Ritko put his pad away. This was worthless. The ER was filling with Deputies, FBI, doctors and nurses. Agent James lay inside a chalk line.
“I'll tell you about the shooter. Big, course hands. Tight-end hands,” said the old man. "Had a wrist tattoo of a snake. It was all red."
The old man’s eyes were jerking, either from fear or meds. Ritko had his first clue. “Red like fresh and raw or red ink?” he asked.
“Red ink,” said the man. “With three letters around the snake’s head: R.I.P.” Seems like an odd name, don’t it? Rip. Like that actor.”
Ritko knew exactly what it meant. The shooter was, indeed, not a woman. He was a man named Fussell Duware – Ritko’s ex-partner.
There was only one problem. Duware was dead. Ritko had been with him when he died; or so he thought. He actually never saw a body.
Duware was hit by friendly fire in a raid on a dockside warehouse south of Panama City on Saint Andrew Bay. Ritko had pulled the trigger.

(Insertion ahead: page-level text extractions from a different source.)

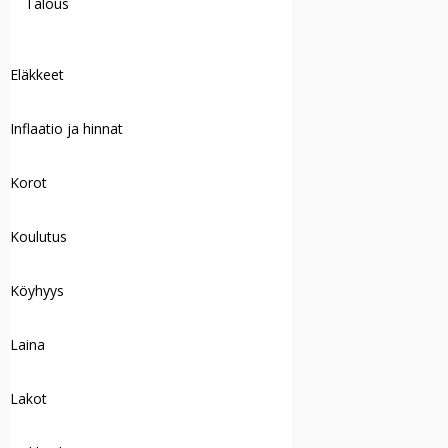
Talous
Eläkkeet
Inflaatio ja hinnat
Korot
Koulutus
Köyhyys
Laina
Lakot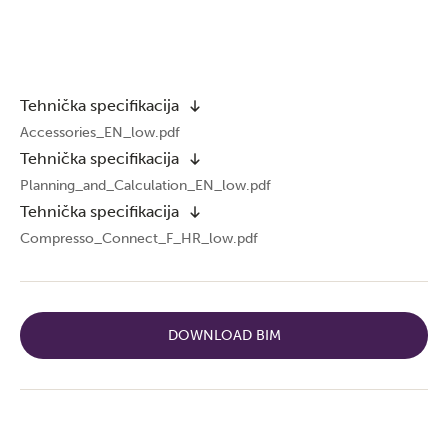
Tehnička specifikacija
Accessories_EN_low.pdf
Tehnička specifikacija
Planning_and_Calculation_EN_low.pdf
Tehnička specifikacija
Compresso_Connect_F_HR_low.pdf
DOWNLOAD BIM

In his business, when a guy goes down, no matter how it happens, it doesn’t happen. There are no records. It’s like he disappears.
The memory of seeing Duware in the water ferreted around in Ritko’s head until a squeaky voice cut through his thoughts.
“Jimmy Gantt will be here soon.” The old woman stared at Ritko like he owed her money. “Or Jolene will. And your snake man will die."